MySQL full-text index plug-in mysqlcft 1.0.0 installation instructions

Source: Internet
Author: User

When MySQL has high concurrent connections and a large number of database records, SELECT... WHERE... LIKE '%... % 'the full-text search method is not only inefficient, but also cannot be used for queries starting with the wildcard "%" and "_". A full table scan is required, which puts a lot of pressure on the database. MySQL provides a full-text index solution to solve this problem, which not only improves performance and efficiency (because MySQL indexes these fields to Optimize search ), in addition, it achieves higher quality search. However, up to now, MySQL does not support full-text Chinese indexing correctly.

An important difference between Chinese and Western words, such as English, is that Western words are separated by spaces in units of words. Chinese characters are in the unit of words. Words are composed of one or more words. There is no space between words and words. When you try to use full-text search in a field containing Chinese characters, you will not get the correct result because the Chinese characters do not define words like English spaces and cannot be separated by spaces, INDEX Chinese words.

Reference a section in MySQL 5.1 reference manual:
12.7. Full-text search (http://dev.mysql.com/doc/refman/5.1/zh/functions.html)
● MySQL supports full-text indexing and search. Full-text index FULLTEXT in MySQL. FULLTEXT indexes can only be used in MyISAM tables. They can be created from CHAR, VARCHAR, or TEXT columns as part of the create table statement, or subsequently added using alter table or create index. For large datasets, you can enter your data into a table without FULLTEXT indexes and create an index, which is faster than entering existing FULLTEXT indexes.

● The FULLTEXT analysis program will find certain delimiters to determine the start position and end position of a word, such as ''(delimiter), comma (,), and. (periods ). If words are not separated by delimiters (for example, in Chinese), The FULLTEXT analysis program cannot determine the start position and end position of a word. To add words or other indexed terms to FULLTEXT indexes in such a language, you must pre-process them so that they are separated by arbitrary separators such.

● Ideographic languages such as Chinese and Japanese do not have self-defined delimiters. Therefore, the FULLTEXT analyzer cannot determine the start and end positions of words in these or other languages.

The domestic MySQL full text index solution has two: one is the massive technology MySQL5.0.37 -- LinuxX86-Chinese +, the second is the mysql-5.1.11-ft-hightman developed by hightman, both are based on the Chinese Word Segmentation technology, splits Chinese statements.
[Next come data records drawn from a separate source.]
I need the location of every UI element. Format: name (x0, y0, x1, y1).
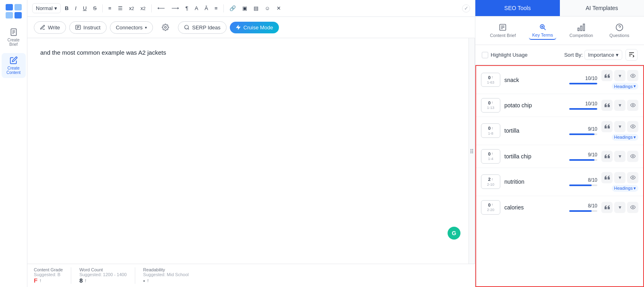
term-count-badge[interactable]: 0 ↑ 1-63 (481, 73, 500, 87)
term-score-label: 10/10 (585, 76, 597, 81)
subscript-button[interactable]: x2 (127, 4, 137, 13)
sidebar-item-create-brief[interactable]: Create Brief (2, 25, 26, 50)
term-view-button[interactable] (627, 70, 638, 81)
headings-tag[interactable]: Headings▾ (612, 83, 638, 90)
instruct-button[interactable]: Instruct (69, 21, 107, 34)
term-expand-button[interactable]: ▾ (614, 70, 625, 81)
term-count-badge[interactable]: 0 ↑ 2-20 (481, 200, 500, 215)
svg-point-39 (632, 156, 633, 157)
sort-lines-icon (628, 51, 635, 57)
term-view-button[interactable] (627, 121, 638, 132)
connectors-button[interactable]: Connectors ▾ (110, 21, 153, 34)
term-quote-button[interactable] (601, 121, 613, 132)
cruise-mode-button[interactable]: Cruise Mode (230, 22, 279, 33)
term-view-button[interactable] (627, 100, 638, 111)
check-button[interactable]: ✓ (462, 4, 470, 12)
emoji-button[interactable]: ☺ (262, 4, 272, 13)
filter-sort-icon-button[interactable] (625, 49, 638, 61)
bold-button[interactable]: B (62, 4, 71, 13)
term-name: calories (504, 204, 561, 211)
term-quote-button[interactable] (601, 100, 613, 111)
term-view-button[interactable] (627, 151, 638, 162)
headings-tag[interactable]: Headings▾ (612, 185, 638, 192)
tab-ai-templates[interactable]: AI Templates (560, 0, 644, 16)
svg-point-19 (472, 150, 473, 152)
sidebar-item-create-content[interactable]: Create Content (2, 53, 26, 78)
align-left-button[interactable]: ⟵ (155, 4, 167, 13)
term-expand-button[interactable]: ▾ (614, 202, 625, 213)
eye-icon (630, 73, 636, 78)
write-button[interactable]: Write (34, 21, 66, 34)
write-icon (40, 25, 45, 30)
term-quote-button[interactable] (601, 151, 613, 162)
format-style-select[interactable]: Normal ▾ (32, 3, 61, 13)
word-count-value: 8 ↑ (79, 277, 126, 284)
svg-point-26 (540, 25, 544, 29)
nav-questions[interactable]: Questions (606, 22, 633, 39)
word-count-stat: Word Count Suggested: 1200 - 1400 8 ↑ (79, 267, 135, 284)
headings-tag[interactable]: Headings▾ (612, 134, 638, 141)
serp-ideas-button[interactable]: SERP Ideas (178, 21, 227, 34)
sort-by-select[interactable]: Importance ▾ (584, 50, 622, 60)
nav-competition[interactable]: Competition (566, 22, 597, 39)
grammarly-badge[interactable]: G (448, 227, 460, 240)
clear-format-button[interactable]: ✕ (274, 4, 283, 13)
readability-suggested: Suggested: Mid School (143, 272, 189, 277)
term-count-value: 0 (488, 100, 491, 106)
highlight-button[interactable]: Ā (202, 4, 211, 13)
nav-key-terms-label: Key Terms (532, 33, 553, 37)
font-color-button[interactable]: A (192, 4, 201, 13)
main-editor-area: Normal ▾ B I U S ≡ ☰ x2 x2 ⟵ ⟶ ¶ A Ā ≡ 🔗… (27, 0, 475, 287)
highlight-checkbox-box[interactable] (482, 52, 488, 58)
term-quote-button[interactable] (601, 172, 613, 183)
word-count-label: Word Count (79, 267, 126, 272)
italic-button[interactable]: I (72, 4, 79, 13)
table-button[interactable]: ▤ (251, 4, 261, 13)
term-expand-button[interactable]: ▾ (614, 172, 625, 183)
questions-icon (615, 23, 623, 31)
underline-button[interactable]: U (80, 4, 89, 13)
quote-icon (605, 205, 610, 210)
sort-by-control[interactable]: Sort By: Importance ▾ (564, 50, 622, 60)
brief-icon (499, 23, 507, 31)
resize-handle[interactable] (469, 38, 475, 264)
term-score-area: 8/10 (565, 177, 597, 186)
nav-content-brief[interactable]: Content Brief (487, 22, 519, 39)
term-expand-button[interactable]: ▾ (614, 121, 625, 132)
format-style-value: Normal (36, 5, 53, 11)
term-view-button[interactable] (627, 172, 638, 183)
term-count-badge[interactable]: 0 ↑ 1-4 (481, 149, 500, 164)
term-score-area: 10/10 (565, 76, 597, 84)
term-expand-button[interactable]: ▾ (614, 151, 625, 162)
superscript-button[interactable]: x2 (138, 4, 148, 13)
ordered-list-button[interactable]: ≡ (106, 4, 114, 13)
term-count-badge[interactable]: 0 ↑ 1-13 (481, 98, 500, 113)
term-quote-button[interactable] (601, 202, 613, 213)
readability-number: - (143, 277, 145, 284)
headings-caret-icon: ▾ (634, 84, 636, 89)
term-count-badge[interactable]: 2 ↑ 2-10 (481, 174, 500, 189)
term-score-label: 9/10 (588, 126, 597, 132)
unordered-list-button[interactable]: ☰ (116, 4, 125, 13)
svg-point-41 (632, 207, 633, 208)
term-quote-button[interactable] (601, 70, 613, 81)
word-count-suggested: Suggested: 1200 - 1400 (79, 272, 126, 277)
term-score-fill (569, 83, 597, 84)
highlight-usage-toggle[interactable]: Highlight Usage (482, 52, 528, 58)
strikethrough-button[interactable]: S (91, 4, 99, 13)
sidebar-label-create-brief: Create Brief (3, 38, 24, 47)
paragraph-button[interactable]: ¶ (183, 4, 191, 13)
term-view-button[interactable] (627, 202, 638, 213)
term-count-range: 2-20 (487, 208, 494, 213)
editor-content-area[interactable]: and the most common example was A2 jacke… (27, 38, 469, 264)
link-button[interactable]: 🔗 (227, 4, 238, 13)
align-right-button[interactable]: ⟶ (169, 4, 182, 13)
tab-seo-tools[interactable]: SEO Tools (475, 0, 560, 16)
text-align-button[interactable]: ≡ (212, 4, 220, 13)
image-button[interactable]: ▣ (240, 4, 250, 13)
nav-key-terms[interactable]: Key Terms (529, 21, 556, 40)
term-score-bar (569, 159, 597, 161)
term-expand-button[interactable]: ▾ (614, 100, 625, 111)
term-count-badge[interactable]: 0 ↑ 1-8 (481, 123, 500, 138)
settings-button[interactable] (156, 21, 175, 34)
However, both of them have drawbacks. One is that the 64-bit operating system is not supported; the other is that the source code of MySQL is modified, and only a MySQL version is supported, so it is not easy to follow up the new version; third, the word library cannot be very big and comprehensive. For professional database content (such as searching public transit sites such as "east exit of the Summer Palace Road" and "west exit of Tsinghua East Road, real estate names such as "Lai Zhen xiangger" and "bihai yuntian"), full-text indexing based on Chinese Word Segmentation often does not produce any content, even if a word segmentation dictionary is added, it will not be comprehensive.

Due to the need for precise full-text query, I used the binary cross-splitting algorithm IDEA and used my own "Three-byte cross-splitting algorithm ", this MySQL full-text index plug-in-mysqlcft 1.0.0 was written ". Due to the rush of development time, undiscovered problems are inevitable, which will be continuously improved in subsequent versions. For MySQL tables with millions of records, full-text search is enough.

  • 9 pages in total:
  • Previous Page
  • 1
  • 2
  • 3
  • 4
  • 5
  • 6
  • 7
  • 8
  • Next Page

Related Article

Contact Us

The content source of this page is from Internet, which doesn't represent Alibaba Cloud's opinion; products and services mentioned on that page don't have any relationship with Alibaba Cloud. If the content of the page makes you feel confusing, please write us an email, we will handle the problem within 5 days after receiving your email.

If you find any instances of plagiarism from the community, please send an email to: info-contact@alibabacloud.com and provide relevant evidence. A staff member will contact you within 5 working days.

A Free Trial That Lets You Build Big!

Start building with 50+ products and up to 12 months usage for Elastic Compute Service

  • Sales Support

    1 on 1 presale consultation

  • After-Sales Support

    24/7 Technical Support 6 Free Tickets per Quarter Faster Response

  • Alibaba Cloud offers highly flexible support services tailored to meet your exact needs.